# Drag Hunting / Bloodhounds



## abaddon_1974 (5 December 2010)

As if by magic when I type this I can see that there are blood hounds on Countryfile.
But any way.

I am trying to go through my horsey ambitions before I get too much older and I wonder if anyone can offer me some advice.

I would like to try either drag hunting or with bloodhounds but I know nothing about hunting having spent the last 18 years exercising peoples horses for them but never having moved in hunting circles.

Can anyone advise what the nearest hunt to me would be, and is it even possible to hunt when I don't own a horse?

Any advice would be gratefully received.

Craig


----------



## Cyclops (5 December 2010)

Just watched the same footage on TV! - You could try googling the Readyfield Bloodhounds - based near Newark in Nottinghamshire - not sure about hirelings but I'm sure they could point you in the right direction - I think you need to speak to Bruce.  I'm sure someone will correct me if I'm wrong.

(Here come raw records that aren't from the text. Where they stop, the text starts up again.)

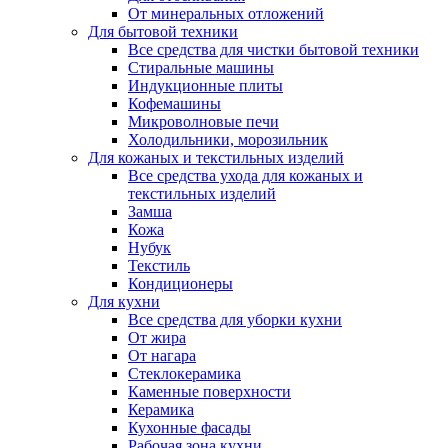
От минеральных отложений
Для бытовой техники
Все средства для чистки бытовой техники
Стиральные машины
Индукционные плиты
Кофемашины
Микроволновые печи
Холодильники, морозильник
Для кожаных и текстильных изделий
Все средства ухода для кожаных и
текстильных изделий
Замша
Кожа
Нубук
Текстиль
Кондиционеры
Для кухни
Все средства для уборки кухни
От жира
От нагара
Стеклокерамика
Каменные поверхности
Керамика
Кухонные фасады
Рабочая зона кухни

They have some serious jumping days and some days where jumping is optional.  They also welcome visitors as far as I'm aware.

Have fun!


----------



## pipsqueek (5 December 2010)

I was about to suggest the Readyfield too..and they will be able to advise you of the most suitable days if you are new to it.  Why don't you go along and watch first?  People are generally very friendly.  Also a lot of hunts seem to have 'non jumping' fields these days which could be a better option for your first day.  Hope you manage to get a day, you will be hooked, hopefully!


----------



## icemaiden113 (5 December 2010)

Why go with the bloodhounds? 

Your local foxhound pack would be the Burton, only just up the road from you! Give the hunt sec a ring (Andrew Walker) 

Also hirelings are easy to find if you ask the right people. Park riding and hunting stables have some.

Much more fun!


----------



## Steeleydan (5 December 2010)

The Cranwell Bloodhounds are in Lincolnshire.


----------



## abaddon_1974 (5 December 2010)

Thanks for all the replies. I will have a look and see what I can find about Readyfield and Cranwell.
Also I didn't know that Park hired out hunters. That is where the horse came from that I rode to my wedding, I will look into that as well.

Thanks
Craig


----------



## abaddon_1974 (5 December 2010)

Both Cranwell and Readyfield look fun, need to find out what formal hunt attire is now.

Craig


----------



## DragonSlayer (5 December 2010)

icemaiden113 said:



			Why go with the bloodhounds? 

Your local foxhound pack would be the Burton, only just up the road from you! Give the hunt sec a ring (Andrew Walker) 

Also hirelings are easy to find if you ask the right people. Park riding and hunting stables have some.

Much more fun!
		
Click to expand...

I'm not too sure if they DO hire out hunters these days, still a riding school on a small scale yes, but not sure if they hire out hunters like in the old days, the owner is approaching 90 years old!

....could be wrong though, let me ask my 'contact'....


----------



## EJ70 (6 December 2010)

you could try Peter Banks for hirelings, probably more reliable than old Mr B!


----------



## DragonSlayer (6 December 2010)

EJ70 said:



			you could try Peter Banks for hirelings, probably more reliable than old Mr B!
		
Click to expand...

ah, you can't beat good ole Mr. B! Taught me to be scared stuff of him, if nowt else!

And yes OP, my friend got back to me and they still hire them out!

 

I'm out with the Burton on Boxing Day this year....


----------



## LuckyRed (6 December 2010)

Just in case anyone reads this in the Hampshire/Berkshire/South Oxfordshire area...

the Southernshires Bloodhounds are based near Andover and hunt from Dorset across to the Pang Valley and Basingstoke.  I can personally guarantee that they are a friendly bunch and very understanding of newbies - speaking from personal experience!  I turned up 2 seasons ago having never ridden to hounds before and have loved every minute of it and been made to feel welcome from my first contact with the Hunt Master!

Enjoy yourself!  (and if anyone gives you grief about 'hunting' you're on the moral high ground of having a volunteer quarry who gets paid in hot soup and a roll at the end of the day!)


----------